Adoptar un niño era una cuestión delicada y exigía una adecuada mezcla de ingredientes, una gran dosis de responsabilidad con algunas gotas de vida estable. Tenía la impresión a veces de que Hettie quería ir demasiado deprisa. Nuestra relación estaba funcionando bien, nos gustaba estar juntas respetando los espacios de cada una, compartíamos buenos momentos pero a la vez nos sentíamos libres para dedicarnos a nuestra profesión. Digo libre pero cuánto tiempo me ha costado poder emplear con rigor esa palabra para hablar de mí. Cuando miro hacia atrás y me veo con apenas seis o siete años la primera imagen que se interpone como si mi cabeza fuera un fichero que por casualidad se abre, es la viola que un día mi padre me entregó como si fuera un tesoro. Ni que decir tiene que me hizo una descripción de aquel instrumento como si fuera la novena maravilla del mundo.

Empecé bien, no sé como papá se agenció el instrumento, pero con su insistencia consiguió que a los ocho años ya dedicara un par de horas al día. A medida que crecía, sin embargo, me iban llamando la atención otras cosas en la vida como descubrir las maravillas de la naturaleza que él me había enseñado a apreciar, o entender algunos mecanismos del cuerpo humano como las células o las neuronas. Esas inquietudes me abrieron otros mundos y para dedicarme a ellos necesitaba un tiempo que había de detraer de la música. Estaba decidida, y quería sentirme libre de hacerlo sin tener por encima como flotando la voluntad de mi padre cual espada de Damocles. Después de todo, para llegar a ser una buena intérprete de música clásica, hay que ensayar, repetir una y otra vez hasta lograr la perfección y en eso se encuentra la satisfacción, el gusto íntimo por lo bien hecho, por repetir, o mejor por reinterpretar lo que hicieron los grandes genios.
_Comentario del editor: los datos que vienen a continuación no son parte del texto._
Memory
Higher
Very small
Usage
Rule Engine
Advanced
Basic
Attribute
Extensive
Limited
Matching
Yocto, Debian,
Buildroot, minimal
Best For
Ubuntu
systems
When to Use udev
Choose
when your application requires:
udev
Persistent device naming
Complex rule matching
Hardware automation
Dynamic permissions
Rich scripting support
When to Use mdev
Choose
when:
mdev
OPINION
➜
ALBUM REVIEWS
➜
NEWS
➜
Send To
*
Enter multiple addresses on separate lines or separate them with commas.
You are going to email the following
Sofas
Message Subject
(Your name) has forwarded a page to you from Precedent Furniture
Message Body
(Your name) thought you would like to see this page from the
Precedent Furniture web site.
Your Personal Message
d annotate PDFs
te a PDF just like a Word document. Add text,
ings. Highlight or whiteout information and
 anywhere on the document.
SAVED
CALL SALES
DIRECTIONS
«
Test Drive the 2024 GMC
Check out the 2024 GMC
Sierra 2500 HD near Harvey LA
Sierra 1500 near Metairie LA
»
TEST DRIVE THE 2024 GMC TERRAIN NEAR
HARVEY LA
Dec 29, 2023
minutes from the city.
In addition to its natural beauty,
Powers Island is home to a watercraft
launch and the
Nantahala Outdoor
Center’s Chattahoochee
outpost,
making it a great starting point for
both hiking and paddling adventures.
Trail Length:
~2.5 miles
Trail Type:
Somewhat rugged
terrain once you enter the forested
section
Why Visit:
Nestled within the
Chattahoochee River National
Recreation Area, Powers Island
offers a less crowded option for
Mis intereses se iban decantando por otra línea bien distinta y la música se convirtió en un estorbo aunque mis profesores insistieron en que debía continuar, de la manera que quisiera pero lo importante era persistir; esa sugerencia me pareció piadosa para evitar que yo cortara o que papá se enfadara y organizara un nuevo conflicto familiar como ocurrió tras la marcha de Águeda, pero era poco realista.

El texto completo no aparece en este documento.